* TASK TO CARRY OUT *
What you hand back must match the records word for word, with no pictures.
%%
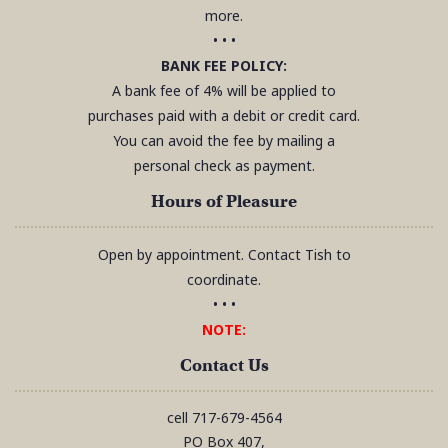
more.
• • •
BANK FEE POLICY:
A bank fee of 4% will be applied to
purchases paid with a debit or credit card.
You can avoid the fee by mailing a
personal check as payment.
Hours of Pleasure
Open by appointment. Contact Tish to
coordinate.
• • •
NOTE:
Contact Us
cell
717-679-4564
PO Box 407,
%%
* EXERCISE SOLUTION *
more.
• • •
BANK FEE POLICY:
A bank fee of 4% will be applied to
purchases paid with a debit or credit card.
You can avoid the fee by mailing a
personal check as payment.
Hours of Pleasure
Open by appointment. Contact Tish to
coordinate.
• • •
NOTE:
Contact Us
cell
717-679-4564
PO Box 407,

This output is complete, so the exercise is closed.